THE PROBLEM:
Copy out each line from the start of the material below until the line with "je vyžadován Váš", that line included.

DATA UNDER STUDY:
● ● ● ●
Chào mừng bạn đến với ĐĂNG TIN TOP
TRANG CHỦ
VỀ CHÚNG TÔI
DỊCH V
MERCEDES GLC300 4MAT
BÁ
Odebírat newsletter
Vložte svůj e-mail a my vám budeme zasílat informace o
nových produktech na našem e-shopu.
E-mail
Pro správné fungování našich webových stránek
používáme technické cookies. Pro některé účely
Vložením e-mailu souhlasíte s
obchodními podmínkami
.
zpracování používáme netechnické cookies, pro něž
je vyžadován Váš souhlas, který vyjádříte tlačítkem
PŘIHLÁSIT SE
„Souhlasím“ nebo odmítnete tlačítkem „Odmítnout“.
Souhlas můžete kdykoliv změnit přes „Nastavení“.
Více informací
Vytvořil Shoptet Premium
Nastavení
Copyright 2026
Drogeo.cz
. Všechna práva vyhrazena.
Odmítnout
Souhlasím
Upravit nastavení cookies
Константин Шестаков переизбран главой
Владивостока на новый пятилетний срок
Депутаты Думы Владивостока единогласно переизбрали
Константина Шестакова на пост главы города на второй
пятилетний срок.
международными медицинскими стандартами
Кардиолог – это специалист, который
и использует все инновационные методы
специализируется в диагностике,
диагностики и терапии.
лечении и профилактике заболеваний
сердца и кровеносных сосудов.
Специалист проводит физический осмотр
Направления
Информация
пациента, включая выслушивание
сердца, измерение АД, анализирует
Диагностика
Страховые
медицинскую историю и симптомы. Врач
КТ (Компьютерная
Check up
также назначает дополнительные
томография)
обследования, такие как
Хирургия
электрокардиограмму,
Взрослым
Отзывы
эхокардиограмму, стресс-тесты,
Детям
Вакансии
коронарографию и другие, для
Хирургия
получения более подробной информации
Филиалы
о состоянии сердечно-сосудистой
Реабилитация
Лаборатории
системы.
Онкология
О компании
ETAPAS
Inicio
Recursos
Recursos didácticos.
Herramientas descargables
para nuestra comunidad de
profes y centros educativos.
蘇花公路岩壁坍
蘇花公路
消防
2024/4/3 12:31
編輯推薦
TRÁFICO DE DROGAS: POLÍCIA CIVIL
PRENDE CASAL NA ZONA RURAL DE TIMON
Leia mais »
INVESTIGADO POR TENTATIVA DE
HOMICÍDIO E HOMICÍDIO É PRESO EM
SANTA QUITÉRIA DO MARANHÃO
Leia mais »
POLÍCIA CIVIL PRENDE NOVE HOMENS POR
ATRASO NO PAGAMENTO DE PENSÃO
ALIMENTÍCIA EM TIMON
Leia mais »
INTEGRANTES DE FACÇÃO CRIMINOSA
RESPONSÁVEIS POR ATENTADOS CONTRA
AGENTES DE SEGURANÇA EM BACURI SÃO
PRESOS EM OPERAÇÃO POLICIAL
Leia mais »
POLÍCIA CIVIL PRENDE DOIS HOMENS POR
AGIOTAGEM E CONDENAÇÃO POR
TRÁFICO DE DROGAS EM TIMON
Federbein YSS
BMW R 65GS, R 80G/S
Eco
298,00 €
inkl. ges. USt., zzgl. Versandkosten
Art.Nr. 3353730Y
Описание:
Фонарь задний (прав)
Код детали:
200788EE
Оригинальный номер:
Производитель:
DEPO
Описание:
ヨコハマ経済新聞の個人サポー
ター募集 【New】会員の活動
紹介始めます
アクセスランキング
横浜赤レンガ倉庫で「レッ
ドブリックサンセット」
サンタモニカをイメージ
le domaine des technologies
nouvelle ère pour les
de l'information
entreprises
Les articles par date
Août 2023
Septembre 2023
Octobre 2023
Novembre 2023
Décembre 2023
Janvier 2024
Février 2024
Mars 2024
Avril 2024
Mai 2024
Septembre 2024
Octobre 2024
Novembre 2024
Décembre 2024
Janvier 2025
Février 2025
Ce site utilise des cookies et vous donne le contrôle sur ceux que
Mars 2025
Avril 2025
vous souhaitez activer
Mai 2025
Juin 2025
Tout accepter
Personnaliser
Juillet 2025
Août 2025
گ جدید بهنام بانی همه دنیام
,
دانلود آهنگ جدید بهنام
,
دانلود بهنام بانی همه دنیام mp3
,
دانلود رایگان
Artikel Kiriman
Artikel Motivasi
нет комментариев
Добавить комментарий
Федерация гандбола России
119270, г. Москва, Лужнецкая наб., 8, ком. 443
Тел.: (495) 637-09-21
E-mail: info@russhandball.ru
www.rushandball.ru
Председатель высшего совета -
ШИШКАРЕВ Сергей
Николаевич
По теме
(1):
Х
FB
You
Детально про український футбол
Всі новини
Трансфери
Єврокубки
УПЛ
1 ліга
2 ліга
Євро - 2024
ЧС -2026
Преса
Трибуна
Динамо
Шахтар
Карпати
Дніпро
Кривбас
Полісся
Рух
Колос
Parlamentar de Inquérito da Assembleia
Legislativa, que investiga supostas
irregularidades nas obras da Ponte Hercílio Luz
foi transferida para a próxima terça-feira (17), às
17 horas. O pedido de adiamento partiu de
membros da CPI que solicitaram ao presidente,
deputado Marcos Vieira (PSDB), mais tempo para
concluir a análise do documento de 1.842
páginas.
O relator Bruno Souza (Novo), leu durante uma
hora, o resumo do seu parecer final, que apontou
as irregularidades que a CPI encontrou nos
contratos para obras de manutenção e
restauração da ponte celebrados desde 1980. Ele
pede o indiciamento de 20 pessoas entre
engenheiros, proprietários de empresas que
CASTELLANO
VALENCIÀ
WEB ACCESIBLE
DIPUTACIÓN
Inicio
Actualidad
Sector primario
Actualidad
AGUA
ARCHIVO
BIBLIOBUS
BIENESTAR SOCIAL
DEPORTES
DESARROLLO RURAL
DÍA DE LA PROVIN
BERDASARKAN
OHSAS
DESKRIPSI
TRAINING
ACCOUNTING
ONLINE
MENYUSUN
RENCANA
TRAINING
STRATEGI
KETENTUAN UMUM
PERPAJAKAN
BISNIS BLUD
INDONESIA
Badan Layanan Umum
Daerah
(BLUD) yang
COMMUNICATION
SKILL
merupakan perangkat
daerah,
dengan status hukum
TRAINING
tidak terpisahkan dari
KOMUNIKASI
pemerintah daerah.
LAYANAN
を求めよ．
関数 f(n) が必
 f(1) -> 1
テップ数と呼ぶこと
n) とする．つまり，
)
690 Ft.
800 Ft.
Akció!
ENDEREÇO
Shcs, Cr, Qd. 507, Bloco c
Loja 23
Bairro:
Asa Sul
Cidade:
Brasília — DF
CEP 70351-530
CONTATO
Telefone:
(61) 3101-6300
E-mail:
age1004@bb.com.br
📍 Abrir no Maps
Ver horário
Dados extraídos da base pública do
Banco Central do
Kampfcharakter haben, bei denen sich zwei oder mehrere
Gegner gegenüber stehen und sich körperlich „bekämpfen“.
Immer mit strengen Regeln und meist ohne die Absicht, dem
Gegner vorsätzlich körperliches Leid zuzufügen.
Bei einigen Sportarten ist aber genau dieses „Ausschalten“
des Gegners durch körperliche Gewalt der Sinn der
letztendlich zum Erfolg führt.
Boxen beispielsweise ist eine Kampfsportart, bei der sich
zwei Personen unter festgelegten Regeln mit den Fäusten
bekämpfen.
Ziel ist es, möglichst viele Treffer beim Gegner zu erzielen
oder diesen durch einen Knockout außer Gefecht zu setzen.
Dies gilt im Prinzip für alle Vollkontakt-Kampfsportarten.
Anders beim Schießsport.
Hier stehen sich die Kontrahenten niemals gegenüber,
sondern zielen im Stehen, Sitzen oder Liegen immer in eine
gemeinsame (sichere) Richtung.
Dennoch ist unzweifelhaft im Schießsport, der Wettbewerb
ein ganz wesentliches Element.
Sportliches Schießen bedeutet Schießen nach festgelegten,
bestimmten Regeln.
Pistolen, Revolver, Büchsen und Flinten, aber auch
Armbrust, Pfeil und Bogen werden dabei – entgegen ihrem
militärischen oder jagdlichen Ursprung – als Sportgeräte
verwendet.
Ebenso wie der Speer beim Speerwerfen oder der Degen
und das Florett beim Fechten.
● ● ● ●
COMPLETED TASK:
Chào mừng bạn đến với ĐĂNG TIN TOP
TRANG CHỦ
VỀ CHÚNG TÔI
DỊCH V
MERCEDES GLC300 4MAT
BÁ
Odebírat newsletter
Vložte svůj e-mail a my vám budeme zasílat informace o
nových produktech na našem e-shopu.
E-mail
Pro správné fungování našich webových stránek
používáme technické cookies. Pro některé účely
Vložením e-mailu souhlasíte s
obchodními podmínkami
.
zpracování používáme netechnické cookies, pro něž
je vyžadován Váš souhlas, který vyjádříte tlačítkem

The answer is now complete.